**Exercise description**. What is needed is every line of the material that contains "circle".

=======

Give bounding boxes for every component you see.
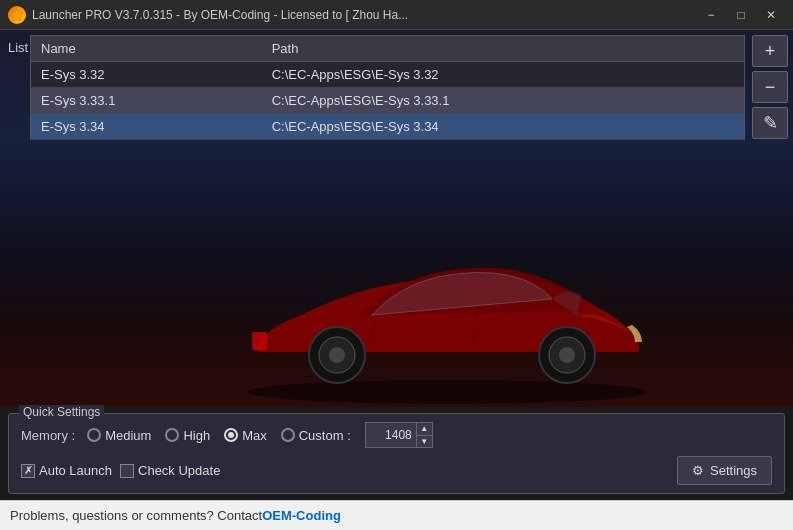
table-row[interactable]: E-Sys 3.33.1C:\EC-Apps\ESG\E-Sys 3.33.1 bbox=[31, 88, 745, 114]
cell-path: C:\EC-Apps\ESG\E-Sys 3.33.1 bbox=[262, 88, 745, 114]
quick-settings-label: Quick Settings bbox=[19, 405, 104, 419]
add-button[interactable]: + bbox=[752, 35, 788, 67]
radio-max[interactable]: Max bbox=[224, 428, 267, 443]
memory-radio-group: Medium High Max Custom : bbox=[87, 422, 433, 448]
app-icon bbox=[8, 6, 26, 24]
table-row[interactable]: E-Sys 3.32C:\EC-Apps\ESG\E-Sys 3.32 bbox=[31, 62, 745, 88]
side-buttons: + − ✎ bbox=[752, 35, 788, 139]
memory-row: Memory : Medium High Max bbox=[21, 422, 772, 448]
cell-name: E-Sys 3.34 bbox=[31, 114, 262, 140]
radio-custom-label: Custom : bbox=[299, 428, 351, 443]
col-header-name: Name bbox=[31, 36, 262, 62]
radio-medium[interactable]: Medium bbox=[87, 428, 151, 443]
table-row[interactable]: E-Sys 3.34C:\EC-Apps\ESG\E-Sys 3.34 bbox=[31, 114, 745, 140]
window-title: Launcher PRO V3.7.0.315 - By OEM-Coding … bbox=[32, 8, 697, 22]
quick-settings-panel: Quick Settings Memory : Medium High Max bbox=[8, 413, 785, 494]
minimize-button[interactable]: − bbox=[697, 4, 725, 26]
radio-high-label: High bbox=[183, 428, 210, 443]
radio-max-circle bbox=[224, 428, 238, 442]
main-area: List Name Path E-Sys 3.32C:\EC-Apps\ESG\… bbox=[0, 30, 793, 530]
cell-path: C:\EC-Apps\ESG\E-Sys 3.34 bbox=[262, 114, 745, 140]
maximize-button[interactable]: □ bbox=[727, 4, 755, 26]
auto-launch-checkbox[interactable]: ✗ Auto Launch bbox=[21, 463, 112, 478]
svg-point-4 bbox=[329, 347, 345, 363]
car-svg bbox=[197, 187, 697, 407]
app-table: Name Path E-Sys 3.32C:\EC-Apps\ESG\E-Sys… bbox=[30, 35, 745, 140]
title-bar: Launcher PRO V3.7.0.315 - By OEM-Coding … bbox=[0, 0, 793, 30]
radio-medium-circle bbox=[87, 428, 101, 442]
svg-point-7 bbox=[559, 347, 575, 363]
status-bar: Problems, questions or comments? Contact… bbox=[0, 500, 793, 530]
oem-coding-link[interactable]: OEM-Coding bbox=[262, 508, 341, 523]
spin-arrows: ▲ ▼ bbox=[416, 423, 432, 447]
list-label: List bbox=[8, 40, 28, 55]
checkboxes-row: ✗ Auto Launch Check Update ⚙ Settings bbox=[21, 456, 772, 485]
svg-marker-0 bbox=[11, 9, 23, 21]
settings-button[interactable]: ⚙ Settings bbox=[677, 456, 772, 485]
check-update-label: Check Update bbox=[138, 463, 220, 478]
close-button[interactable]: ✕ bbox=[757, 4, 785, 26]
custom-value-input[interactable] bbox=[366, 423, 416, 447]
auto-launch-label: Auto Launch bbox=[39, 463, 112, 478]
check-update-checkbox[interactable]: Check Update bbox=[120, 463, 220, 478]
window-controls: − □ ✕ bbox=[697, 4, 785, 26]
cell-name: E-Sys 3.33.1 bbox=[31, 88, 262, 114]
custom-value-spinner: ▲ ▼ bbox=[365, 422, 433, 448]
cell-path: C:\EC-Apps\ESG\E-Sys 3.32 bbox=[262, 62, 745, 88]
spin-down-button[interactable]: ▼ bbox=[416, 435, 432, 448]
top-section: List Name Path E-Sys 3.32C:\EC-Apps\ESG\… bbox=[0, 30, 793, 407]
svg-rect-8 bbox=[252, 332, 267, 350]
radio-custom[interactable]: Custom : bbox=[281, 428, 351, 443]
memory-label: Memory : bbox=[21, 428, 75, 443]
svg-point-1 bbox=[247, 380, 647, 404]
status-text: Problems, questions or comments? Contact bbox=[10, 508, 262, 523]
remove-button[interactable]: − bbox=[752, 71, 788, 103]
radio-max-label: Max bbox=[242, 428, 267, 443]
radio-high[interactable]: High bbox=[165, 428, 210, 443]
settings-gear-icon: ⚙ bbox=[692, 463, 704, 478]
table-container: Name Path E-Sys 3.32C:\EC-Apps\ESG\E-Sys… bbox=[30, 35, 745, 140]
cell-name: E-Sys 3.32 bbox=[31, 62, 262, 88]
radio-custom-circle bbox=[281, 428, 295, 442]
radio-high-circle bbox=[165, 428, 179, 442]
check-update-box bbox=[120, 464, 134, 478]
spin-up-button[interactable]: ▲ bbox=[416, 423, 432, 435]
radio-medium-label: Medium bbox=[105, 428, 151, 443]
auto-launch-box: ✗ bbox=[21, 464, 35, 478]
col-header-path: Path bbox=[262, 36, 745, 62]
settings-button-label: Settings bbox=[710, 463, 757, 478]
table-header-row: Name Path bbox=[31, 36, 745, 62]
edit-button[interactable]: ✎ bbox=[752, 107, 788, 139]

=======

**Reply to the exercise**.
radio-max-circle bbox=[224, 428, 238, 442]
radio-medium-circle bbox=[87, 428, 101, 442]
radio-custom-circle bbox=[281, 428, 295, 442]
radio-high-circle bbox=[165, 428, 179, 442]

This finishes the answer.